Throughout 2004, several trends moved positively in SAS's direction, especially the uptake of analytic applications in areas such as customer management, fraud detection, money laundering, compliance and supply chain optimisation. Specifically, its risk management software revenues increased 65% during the year and its customer analytics business grew by a massive 70%.
But for Goodnight, SAS is still more about BI tools than applications. "We are still 80% tools and will always have a large percentage of tools revenues because we believe in maintaining and extending and empowering our platform." Its latest iteration of the SAS9 platform includes support for 64-bit computing and multithreading to enable customers to handle ever-larger analyses.
The company has also seen a major uplift in demand for data management technologies. A year ago it added new software for data extraction, transformation and loading (ETL). And, based on its June 2000 acquisition of a specialist in data quality, DataFlux, it has seen a rise of about 50% in revenues from what previously was a stagnant and niche segment of the business.
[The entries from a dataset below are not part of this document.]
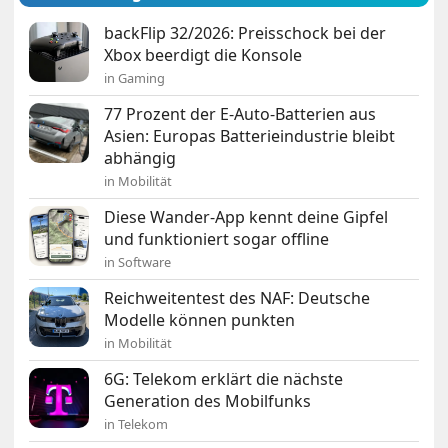
backFlip 32/2026: Preisschock bei der
Xbox beerdigt die Konsole
in Gaming
77 Prozent der E-Auto-Batterien aus
Asien: Europas Batterieindustrie bleibt
abhängig
in Mobilität
Diese Wander-App kennt deine Gipfel
und funktioniert sogar offline
in Software
Reichweitentest des NAF: Deutsche
Modelle können punkten
in Mobilität
6G: Telekom erklärt die nächste
Generation des Mobilfunks
in Telekom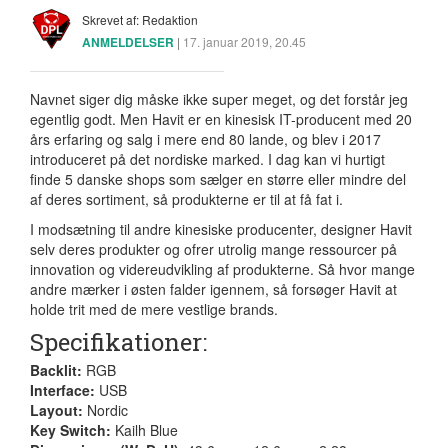
Skrevet af: Redaktion
ANMELDELSER
|
17. januar 2019, 20.45
Navnet siger dig måske ikke super meget, og det forstår jeg
egentlig godt. Men Havit er en kinesisk IT-producent med 20
års erfaring og salg i mere end 80 lande, og blev i 2017
introduceret på det nordiske marked. I dag kan vi hurtigt
finde 5 danske shops som sælger en større eller mindre del
af deres sortiment, så produkterne er til at få fat i.
I modsætning til andre kinesiske producenter, designer Havit
selv deres produkter og ofrer utrolig mange ressourcer på
innovation og videreudvikling af produkterne. Så hvor mange
andre mærker i østen falder igennem, så forsøger Havit at
holde trit med de mere vestlige brands.
Specifikationer:
Backlit:
RGB
Interface:
USB
Layout:
Nordic
Key Switch:
Kailh Blue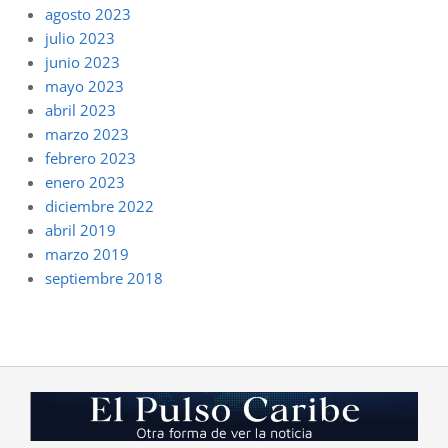
agosto 2023
julio 2023
junio 2023
mayo 2023
abril 2023
marzo 2023
febrero 2023
enero 2023
diciembre 2022
abril 2019
marzo 2019
septiembre 2018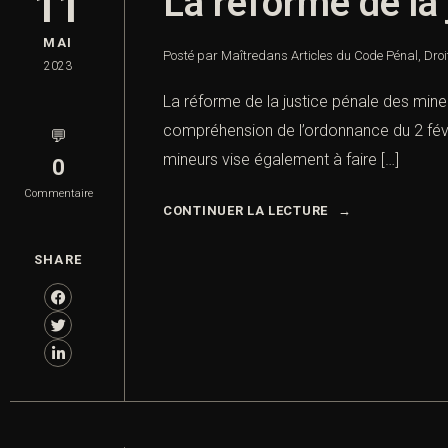
La réforme de la
11
MAI
Posté par Maître
dans
Articles du Code Pénal
,
Droi
2023
La réforme de la justice pénale des mineu
compréhension de l’ordonnance du 2 févr
💬
mineurs vise également à faire […]
0
Commentaire
CONTINUER LA LECTURE
SHARE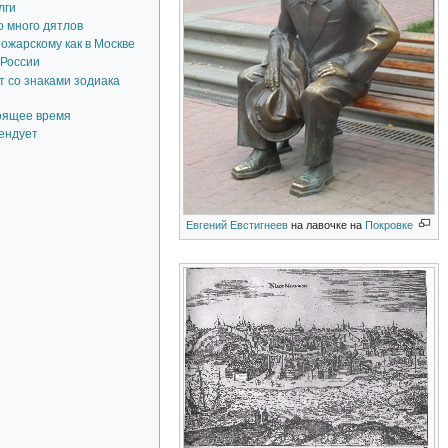
лги
о много дятлов
ожарскому как в Москве
 России
 со знаками зодиака
оящее время
ендует
Евгений Евстигнеев
на лавочке на
Покровке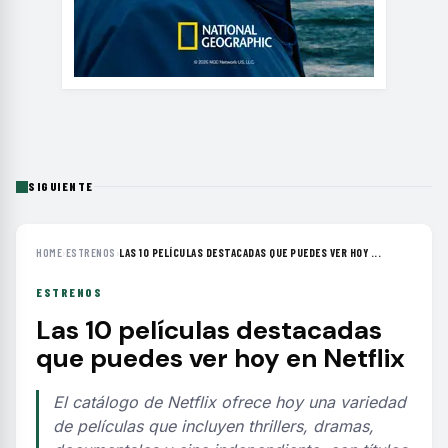
SIGUIENTE
HOME
›
ESTRENOS
›
LAS 10 PELÍCULAS DESTACADAS QUE PUEDES VER HOY ...
ESTRENOS
Las 10 películas destacadas
que puedes ver hoy en Netflix
El catálogo de Netflix ofrece hoy una variedad
de películas que incluyen thrillers, dramas,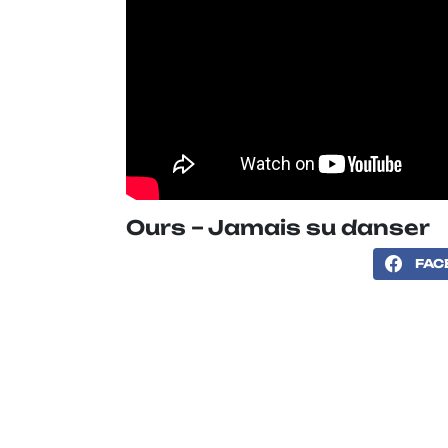
Ours – Jamais su danser
FAC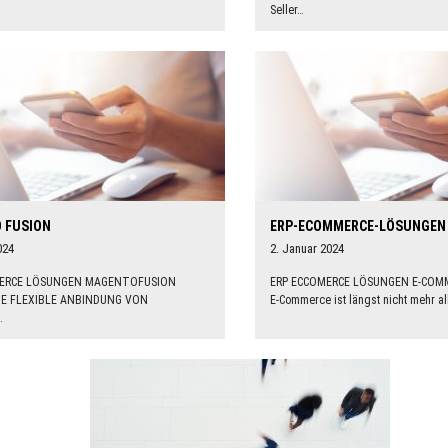
Seller…
 FUSION
ERP-ECOMMERCE-LÖSUNGEN
024
2. Januar 2024
ERCE LÖSUNGEN MAGENTOFUSION
ERP ECCOMERCE LÖSUNGEN E-CO
IE FLEXIBLE ANBINDUNG VON
E-Commerce ist längst nicht mehr a
…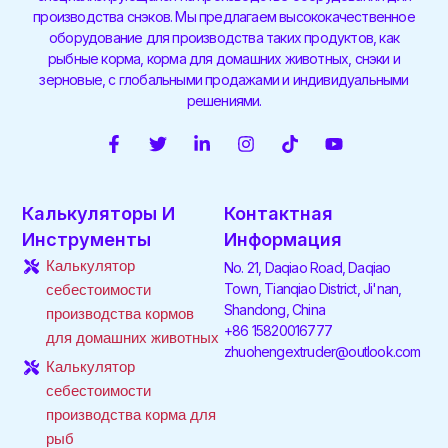
производства снэков. Мы предлагаем высококачественное
оборудование для производства таких продуктов, как
рыбные корма, корма для домашних животных, снэки и
зерновые, с глобальными продажами и индивидуальными
решениями.
F
T
С
I
T
Y
a
w
с
n
i
o
c
i
ы
s
k
u
e
t
л
t
t
t
Калькуляторы И
Контактная
b
t
к
a
o
u
o
e
а
g
k
b
Инструменты
Информация
o
r
н
r
e
Калькулятор
No. 21, Daqiao Road, Daqiao
k
а
a
-
с
m
Town, Tianqiao District, Ji'nan,
себестоимости
f
а
Shandong, China
производства кормов
й
+86 15820016777
для домашних животных
т
zhuohengextruder@outlook.com
Калькулятор
себестоимости
производства корма для
рыб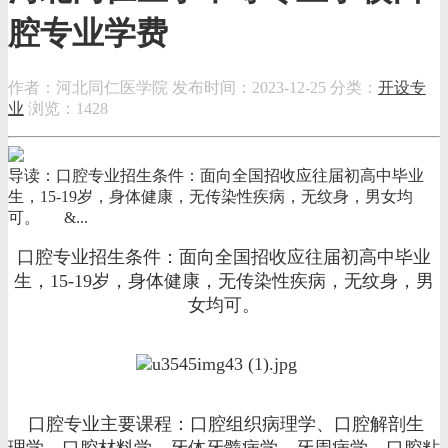
腔专业学费
作者：河北同仁医学院
发布时间：2023-12-25
分类：
开设专
业
浏览：1428
导读：口腔专业招生条件：面向全国招收应往届初高中毕业
生，15-19岁，身体健康，无传染性疾病，无纹身，男女均
可。 &...
口腔专业招生条件：面向全国招收应往届初高中毕业
生，15-19岁，身体健康，无传染性疾病，无纹身，男
女均可。
口腔专业主要课程：口腔组织病理学、口腔解剖生
理学、口腔材料学、牙体牙髓病学、牙周病学、口腔粘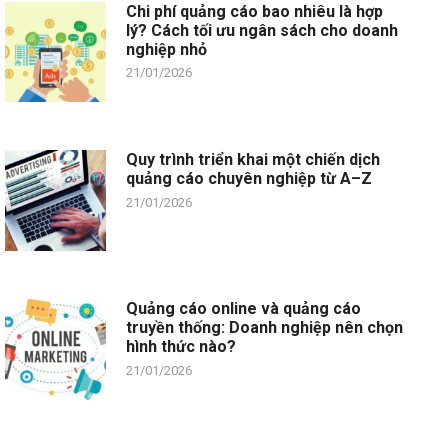
Chi phí quảng cáo bao nhiêu là hợp
lý? Cách tối ưu ngân sách cho doanh
nghiệp nhỏ
21/01/2026
Quy trình triển khai một chiến dịch
quảng cáo chuyên nghiệp từ A–Z
21/01/2026
Quảng cáo online và quảng cáo
truyền thống: Doanh nghiệp nên chọn
hình thức nào?
21/01/2026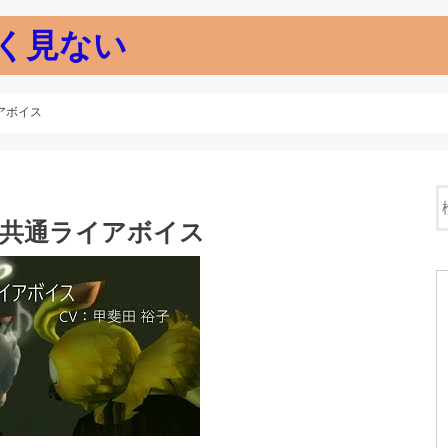
く見ない
イアボイス
女性共通ライアボイス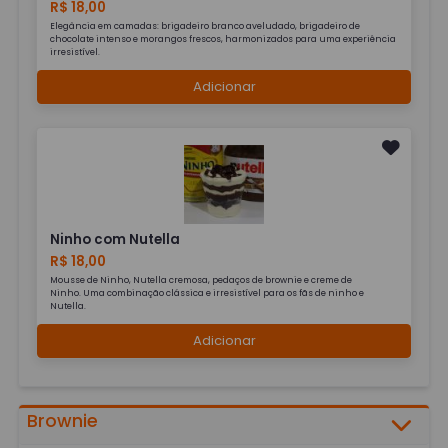
R$ 18,00
Elegância em camadas: brigadeiro branco aveludado, brigadeiro de
chocolate intenso e morangos frescos, harmonizados para uma experiência
irresistível.
Adicionar
Ninho com Nutella
R$ 18,00
Mousse de Ninho, Nutella cremosa, pedaços de brownie e creme de
Ninho. Uma combinação clássica e irresistível para os fãs de ninho e
Nutella.
Adicionar
Brownie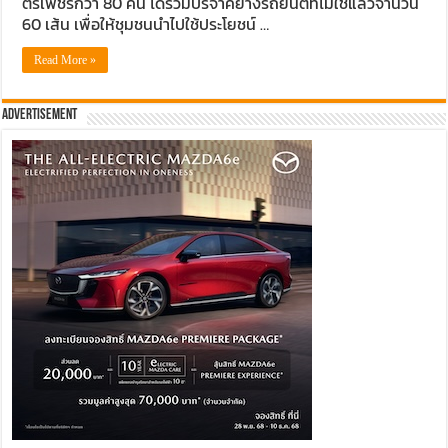
ตรีเพชรกว่า 80 คน ได้ร่วมบริจาคยางรถยนต์ที่ไม่ใช้แล้วจำนวน
60 เส้น เพื่อให้ชุมชนนำไปใช้ประโยชน์ …
Read More »
Advertisement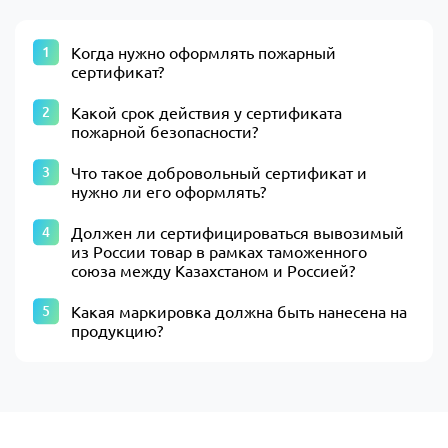
Когда нужно оформлять пожарный
сертификат?
Какой срок действия у сертификата
пожарной безопасности?
Что такое добровольный сертификат и
нужно ли его оформлять?
Должен ли сертифицироваться вывозимый
из России товар в рамках таможенного
союза между Казахстаном и Россией?
Какая маркировка должна быть нанесена на
продукцию?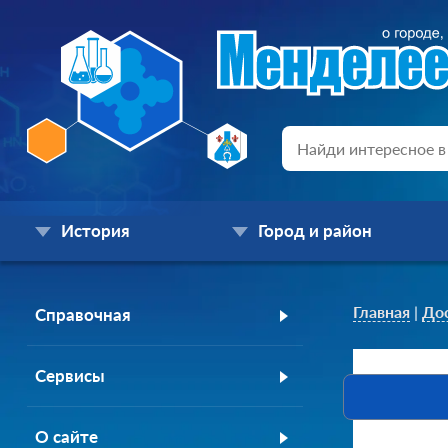
История
Город и район
Главная
|
До
Справочная
Сервисы
О сайте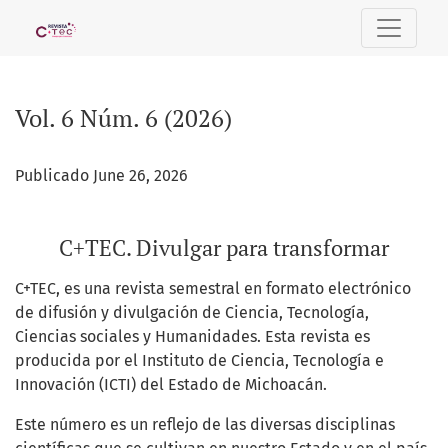
Vol. 6 Núm. 6 (2026): C+TEC. Divulgar para transformar
Vol. 6 Núm. 6 (2026)
Publicado June 26, 2026
C+TEC. Divulgar para transformar
C+TEC, es una revista semestral en formato electrónico
de difusión y divulgación de Ciencia, Tecnología,
Ciencias sociales y Humanidades. Esta revista es
producida por el Instituto de Ciencia, Tecnología e
Innovación (ICTI) del Estado de Michoacán.
Este número es un reflejo de las diversas disciplinas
"Data quality has become a very important thing," says Goodnight – in data warehousing, in money laundering, in compliance. "If you have six different spellings of a fraudster's or money launderer's name in your database, you need some help rationalising that down to one person," he says.
Goodnight puts that ability to take advantage of emerging areas of demand down to the company's large R&D spend. Because it is privately held, he can pump 26% of revenues into R&D without shareholders wincing.
And as the company approaches its 30th birthday, he thinks the only people who will be wincing are competitors who have been blind to SAS's presence on their radar screens.